Vous répondrez à cette question en vous appuyant sur Le Malade imaginaire de Molière
ainsi que sur des lectures personnelles.
Béralde dit à son frère : “J’aurais souhaité de pouvoir un peu vous tirer de l’erreur où vous
êtes, et, pour vous divertir, vous mener voir sur ce chapitre quelqu’une des comédies de
Molière”. Dans quelle mesure la comédie du Malade Imaginaire peut-elle à la fois “tirer de
l’erreur” et “divertir” le public ?
Comme disait Robert Sabatier : “On appelle comédie, la tragédie envisagée d’un
point de vue humoristique”. Nous comprenons ici que la comédie tire ses origines de la
tragédie, malgré de nombreuses différences qui en font deux genres théâtraux
diamétralement opposés. Depuis la création du théâtre, coutume remontant à la Grèce
antique, ce genre littéraire a traversé les époques, portant la tragédie et la comédie en
classiques de la littérature française. Parmi ces classiques littéraires, se trouve le Malade
Imaginaire une comédie écrite en 1673 par le célèbre dramaturge Molière. Cette pièce met
en scène, Argan, un homme hypocondriaque, qui est victime de la médecine de son temps.
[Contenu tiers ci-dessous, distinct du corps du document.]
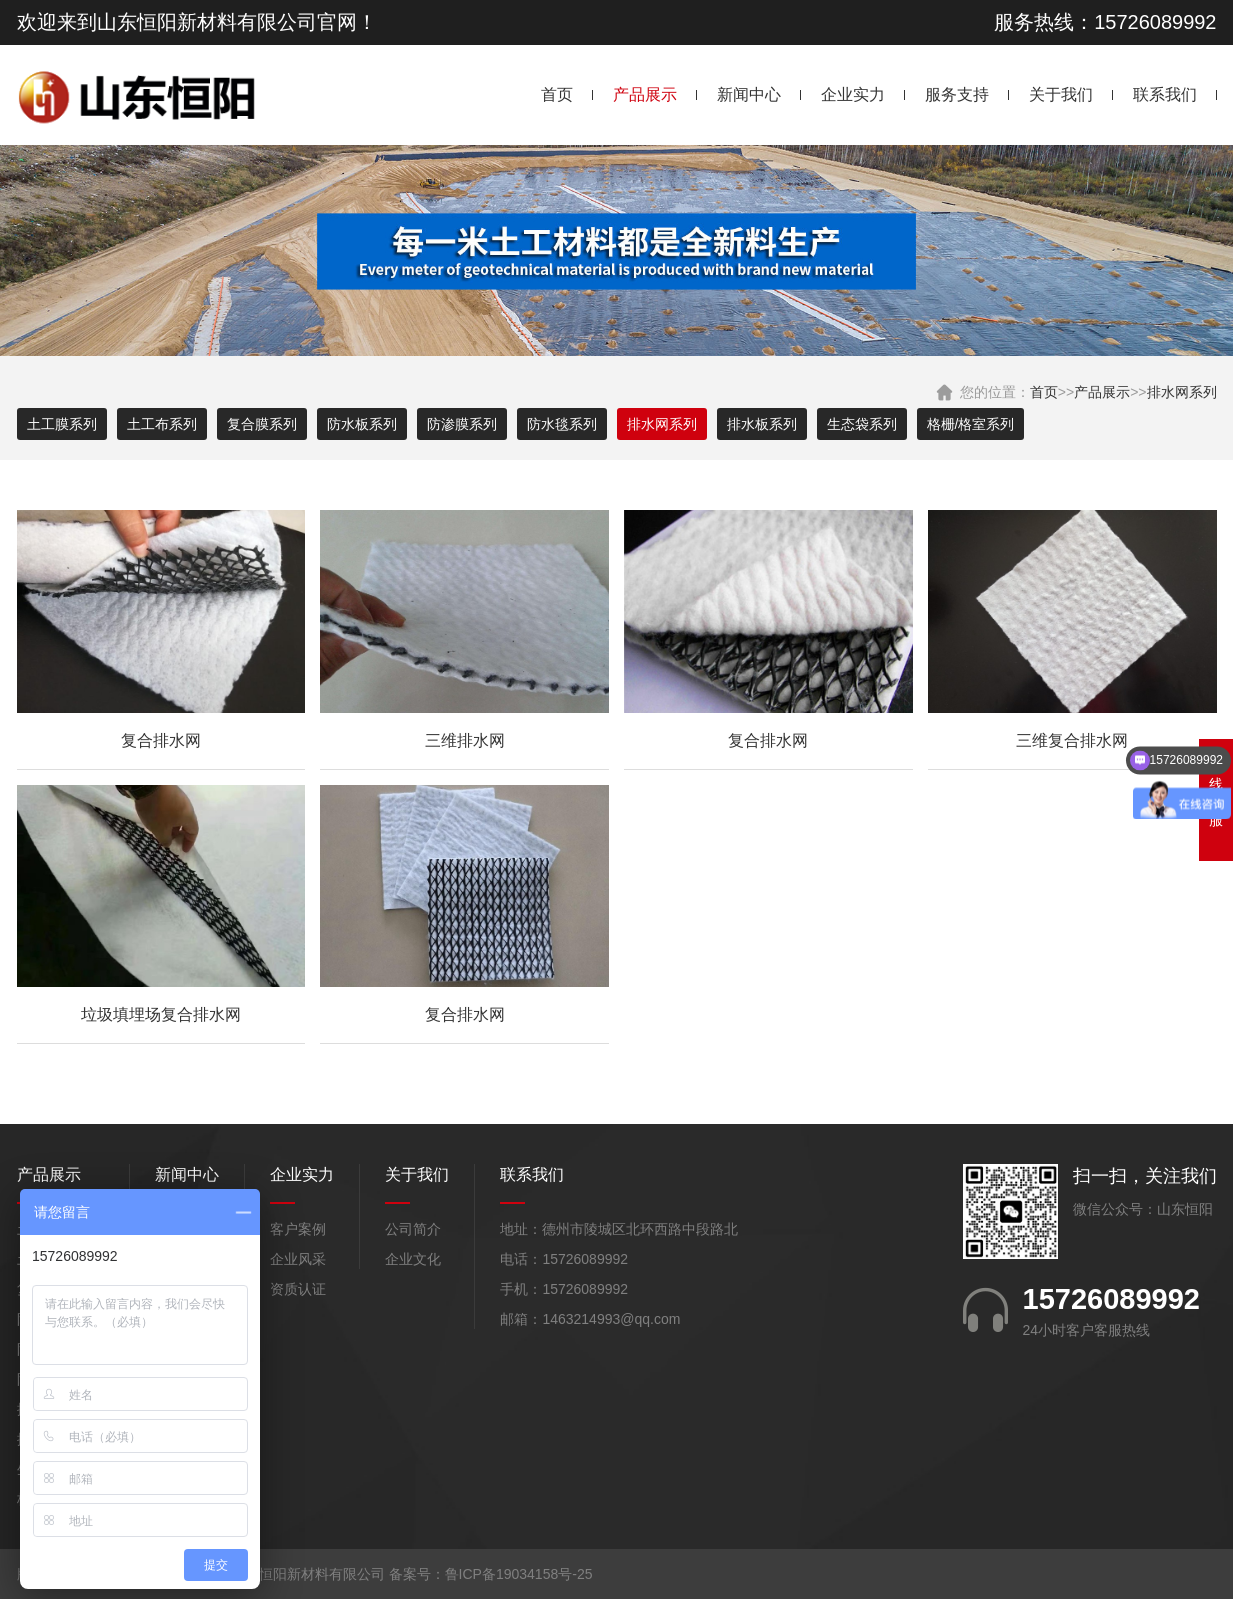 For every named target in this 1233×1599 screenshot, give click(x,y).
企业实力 (853, 94)
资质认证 (298, 1289)
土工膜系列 (62, 424)
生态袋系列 (862, 424)
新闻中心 (749, 94)
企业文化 (413, 1259)
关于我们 (1061, 94)
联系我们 (1165, 94)
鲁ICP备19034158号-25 (519, 1574)
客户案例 (298, 1229)
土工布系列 (162, 424)
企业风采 (298, 1259)
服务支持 (957, 94)
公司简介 (413, 1229)
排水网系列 (1182, 392)
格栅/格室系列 (971, 424)
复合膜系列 (262, 424)
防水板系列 (362, 424)
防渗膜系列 (462, 424)
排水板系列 (762, 424)
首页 (557, 94)
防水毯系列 (562, 424)
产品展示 (645, 94) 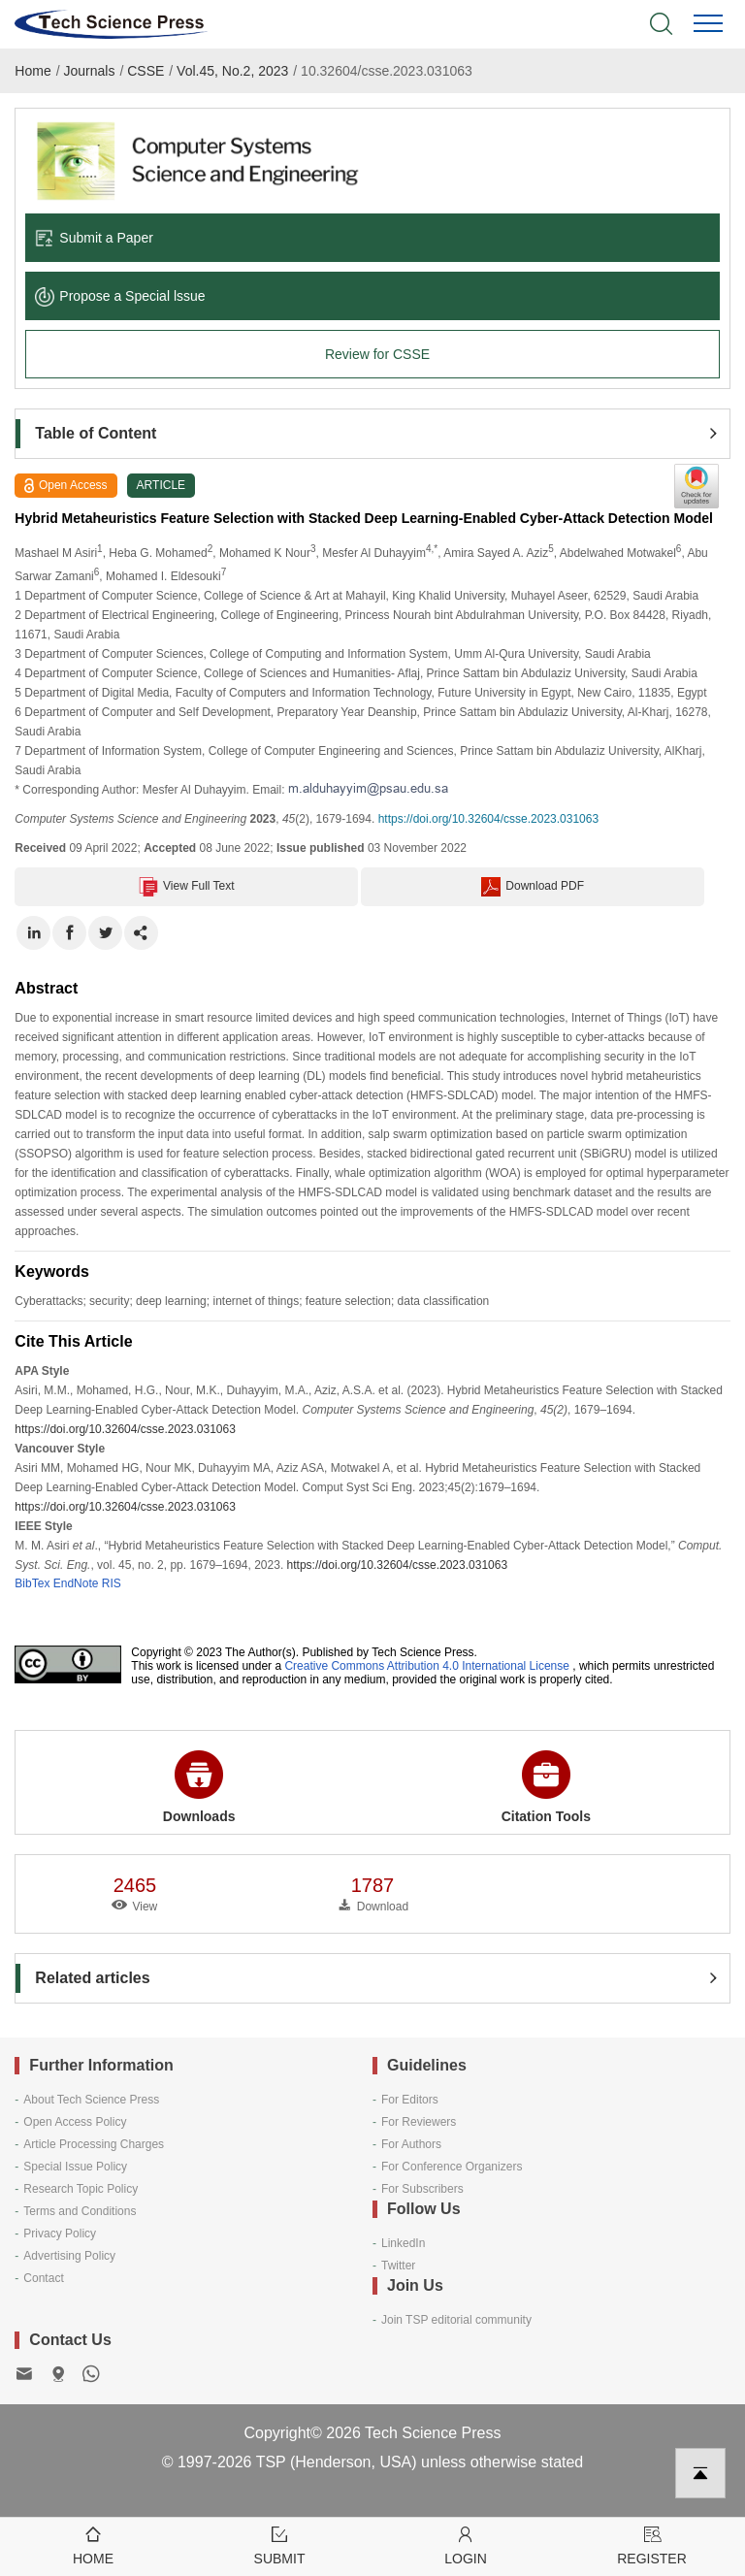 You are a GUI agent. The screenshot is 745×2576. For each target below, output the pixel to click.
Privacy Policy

Dans la scène III de l’acte III de la pièce qui fut fatale à Molière, Béralde dit à son frère
Argan : “J’aurais souhaité de pouvoir un peu vous tirer de l’erreur où vous êtes, et, pour
vous divertir, vous mener voir sur ce chapitre quelqu’une des comédies de Molière”. Cette
réplique où Molière cite sa propre personne, rapproche le fait de tirer de l’erreur ou dénoncer
et de divertir, cette relation est le symbole-même de la comédie classique : “castigat ridendo
mores”. En outre, la comédie a souvent été considérée comme un spectacle léger : le but
qu’elle affiche, faire rire le spectateur, l’a souvent reléguée au rang de simple distraction
sans conséquence. Nombre d’auteurs comiques ont revendiqué haut et fort le simple droit
d’amuser par tous les moyens leur public. Néanmoins, le rire provoqué par la comédie est
souvent un rire « aux dépens de » : un personnage, une situation suscitent la moquerie du
spectateur, mettant ainsi en évidence un défaut, un ridicule. Cette capacité à faire rire que
détient la comédie s’avère alors libératrice et curative. Donc, la comédie et plus
particulièrement le Malade Imaginaire fait rire à gorge déployée à partir de petits riens, de
situations futiles, mais cela signifie-t-il pour autant que son unique fonction est de divertir ?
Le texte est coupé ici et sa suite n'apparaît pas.